Wednesday, November 7, 2012

I Need Therapy

Oh blog how I have missed you so! So many times I had brilliant ideas to turn into funny, interesting or just plain sweet things about life I wanted to share. So many times I collapsed into my bed at 7:30 and never made it happen. It is cold and not very snugly in that desk chair. My bed is warm and has a sweet little 2 year old in it to snuggle. My sweet little 2 year old I only see a few short hours a day. WWYD???

So tonight I am making it happen. In bed while laying down holding the iPad with my left hand and typing with one finger on my right while soaking up the heat and sweet smell of my freshly bathed princess. I have really just felt like I needed some writing therapy. It is like having a good cry without all of the tears and sobbing and shit. And much more effective than making a FB status update. Way too many people use FB as therapy these days and I have to say that I find it equally entertaining and completely annoying. So many times I just want to tell people to shut.the.fuck.up. And that would be rude. And I am never rude! ;) The election was enough to take me over the edge. So many times I typed snide or smartass comments to self righteous, ignoramus all around dumbfuckery only to chicken out and delete them. I didn't have the time or energy to get into what would surely turn into a debate of wits. My wits are pretty slow these days. Can people just own a set of beliefs without shoving them down your throat repeatedly with a bunch of photoshop and pic art propaganda? Must they belittle every opinion out there that does not match their own? Can people not have civilized debates backed by factual information? I was so looking forward to election day so that it could all finally be over. Nope. Same obnoxiousness. Much gloating. Lots of Bitter Bettie's.
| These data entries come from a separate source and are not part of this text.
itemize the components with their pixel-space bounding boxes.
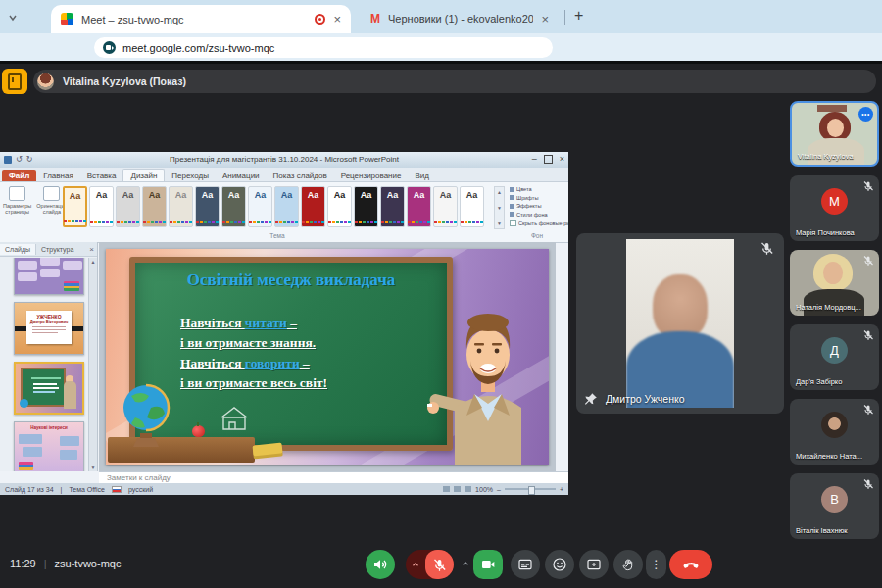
participant-name: Дмитро Ужченко (606, 393, 685, 405)
ppt-ribbon-tabs: Файл Главная Вставка Дизайн Переходы Ани… (0, 168, 568, 182)
ppt-page-setup-group: Параметры страницы Ориентация слайда (3, 186, 60, 229)
ppt-title-bar: ↺ ↻ Презентація для магістрантів 31.10.2… (0, 152, 568, 169)
camera-button[interactable] (473, 550, 503, 579)
captions-button[interactable] (511, 550, 540, 579)
video-tile-dmytro[interactable]: Дмитро Ужченко (576, 233, 784, 414)
teacher-cartoon-graphic (427, 278, 549, 465)
mic-off-icon (862, 180, 874, 192)
mic-off-icon (862, 255, 874, 267)
mic-off-icon (862, 478, 874, 490)
current-slide: Освітній меседж викладача Навчіться чита… (106, 249, 549, 465)
clock-time: 11:29 (10, 558, 36, 569)
slide-counter: Слайд 17 из 34 (5, 486, 54, 493)
close-icon: × (560, 154, 564, 164)
meet-favicon-icon (61, 13, 74, 25)
globe-graphic (118, 382, 176, 449)
mic-mute-button[interactable] (425, 550, 454, 579)
redo-icon: ↻ (26, 155, 33, 164)
video-tile-vitalik[interactable]: В Віталік Івахнюк (790, 473, 879, 539)
slide-title: Освітній меседж викладача (133, 270, 449, 290)
ppt-effects-button: Эффекты (510, 203, 566, 209)
more-options-button[interactable]: ⋮ (646, 550, 666, 579)
theme-thumbnail: Аа (248, 186, 272, 227)
theme-thumbnail: Аа (169, 186, 193, 227)
theme-thumbnail: Аа (142, 186, 167, 227)
participant-name: Михайленко Ната... (796, 452, 862, 461)
zoom-level: 100% (475, 486, 493, 493)
minimize-icon: – (532, 154, 537, 164)
books-graphic (19, 462, 33, 470)
close-icon[interactable]: × (333, 13, 341, 25)
language-label: русский (128, 486, 153, 493)
chalk-house-graphic (220, 406, 249, 431)
theme-thumbnail: Аа (301, 186, 325, 227)
theme-thumbnail: Аа (221, 186, 246, 227)
meeting-code: zsu-tvwo-mqc (55, 558, 122, 569)
ppt-slides-tab: Слайды (0, 244, 36, 255)
chrome-separator (0, 61, 882, 64)
video-tile-natalia[interactable]: Наталія Мордовц... (790, 250, 879, 316)
theme-thumbnail: Аа (89, 186, 114, 227)
close-icon[interactable]: × (541, 13, 549, 25)
ppt-ribbon: Параметры страницы Ориентация слайда АаА… (0, 182, 568, 243)
theme-thumbnail: Аа (116, 186, 140, 227)
camera-options-chevron[interactable] (459, 557, 472, 570)
language-flag-icon (112, 486, 122, 493)
video-tile-vitalina[interactable]: ••• Vitalina Kyzylova (790, 101, 879, 167)
tab-meet[interactable]: Meet – zsu-tvwo-mqc × (51, 5, 351, 33)
present-screen-icon (586, 557, 602, 572)
undo-icon: ↺ (16, 155, 23, 164)
reactions-button[interactable] (545, 550, 574, 579)
speaker-button[interactable] (366, 550, 395, 579)
slideshow-view-icon (465, 486, 471, 492)
mic-options-chevron[interactable] (406, 560, 425, 569)
video-tile-daria[interactable]: Д Дар'я Забірко (790, 324, 879, 390)
participant-name: Марія Починкова (796, 228, 855, 237)
captions-icon (517, 557, 533, 572)
meet-call-screen: Meet – zsu-tvwo-mqc × M Черновики (1) - … (0, 0, 882, 588)
tab-gmail[interactable]: M Черновики (1) - ekovalenko20... × (365, 8, 555, 29)
video-tile-maria[interactable]: M Марія Починкова (790, 175, 879, 241)
ppt-background-group: Цвета Шрифты Эффекты Стили фона Скрыть ф… (510, 186, 566, 229)
slide-thumbnail: УЖЧЕНКО Дмитро Вікторович (14, 302, 84, 355)
books-graphic (64, 281, 79, 291)
ppt-tab-home: Главная (36, 170, 79, 181)
ppt-page-setup-button: Параметры страницы (3, 186, 31, 229)
slide-thumbnail-selected (14, 362, 84, 415)
tab-title: Meet – zsu-tvwo-mqc (81, 14, 307, 25)
new-tab-button[interactable]: + (574, 7, 583, 24)
participant-name: Vitalina Kyzylova (798, 152, 854, 161)
tab-divider (564, 10, 565, 24)
ppt-theme-group-label: Тема (63, 232, 492, 239)
chevron-down-icon[interactable] (8, 13, 18, 23)
avatar: Д (821, 337, 848, 364)
close-icon: × (89, 245, 94, 254)
screen-share-tile[interactable]: ↺ ↻ Презентація для магістрантів 31.10.2… (0, 152, 568, 495)
ppt-window-controls: – × (532, 154, 564, 164)
mic-off-icon (432, 558, 447, 572)
presenter-name: Vitalina Kyzylova (Показ) (63, 75, 186, 87)
ppt-slide-editor: Освітній меседж викладача Навчіться чита… (99, 242, 556, 471)
ppt-thumbnail-list: УЖЧЕНКО Дмитро Вікторович Наукові інтере… (4, 258, 86, 471)
ppt-tab-slideshow: Показ слайдов (267, 170, 334, 181)
meet-site-icon (103, 41, 116, 54)
theme-thumbnail: Аа (63, 186, 87, 227)
present-button[interactable] (579, 550, 609, 579)
speaker-icon (372, 557, 388, 572)
address-bar[interactable]: meet.google.com/zsu-tvwo-mqc (94, 37, 553, 58)
ppt-bg-styles-button: Стили фона (510, 212, 566, 218)
tile-options-button[interactable]: ••• (858, 107, 873, 122)
raise-hand-button[interactable] (613, 550, 643, 579)
end-call-button[interactable] (669, 550, 712, 579)
participant-video (626, 239, 734, 408)
ppt-notes-area: Заметки к слайду (99, 471, 568, 483)
presenting-indicator-icon[interactable] (2, 69, 27, 94)
browser-tab-strip: Meet – zsu-tvwo-mqc × M Черновики (1) - … (0, 0, 882, 33)
ppt-tab-file: Файл (2, 170, 36, 181)
ppt-status-bar: Слайд 17 из 34 | Тема Office русский 100… (0, 483, 568, 495)
mic-control-group (406, 550, 454, 579)
video-tile-mykhailenko[interactable]: Михайленко Ната... (790, 399, 879, 465)
theme-thumbnail: Аа (380, 186, 405, 227)
theme-name: Тема Office (69, 486, 105, 493)
slide-thumbnail: Наукові інтереси (14, 421, 84, 471)
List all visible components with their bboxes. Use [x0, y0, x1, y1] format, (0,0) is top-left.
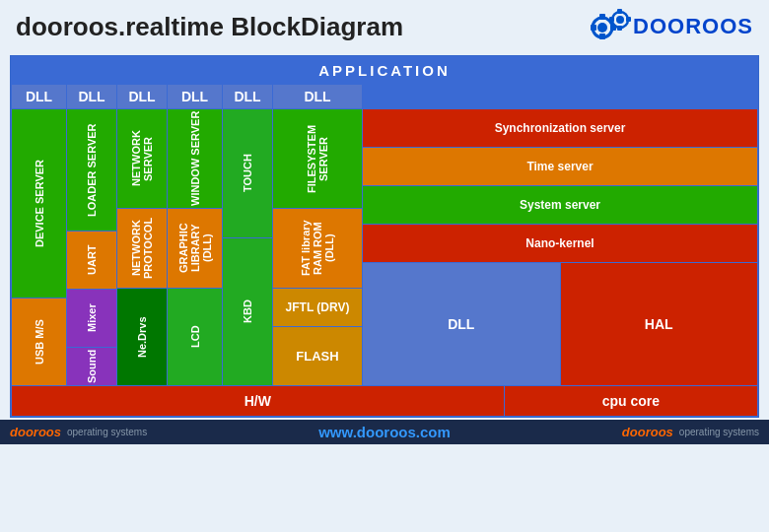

I miss home. I feel like I am never in it. Just a big adjustment that even almost 2 months into I am having a hard time with. Place is a wreck!! Makes it worse to be gone all day and come home to tornado, whining hungry kid town. We are especially out of sorts because we just had our downstairs floors refinished. We are also repainting our kitchen cabinets. We have no furniture until Friday when the new stuff is delivered and my kitchen is emptied. We are living on fast food and hanging in the cold dirty ass basement eating off TV trays. I am seriously not complaining though. My floors are gorgeous and it will all be so lovely when it is done and everything is back in it's place. I have been waiting years.....yes years for this. Oh and guess who is getting a dishwasher???? Me me meeeeeee! Get to pick it up on the 20th. No more damned dishpan hands here!

Man typing this with one finger is taking forever. My left hand is going numb from holding the iPad. Enough therapy for one night? I guess. Although it feels unfinished.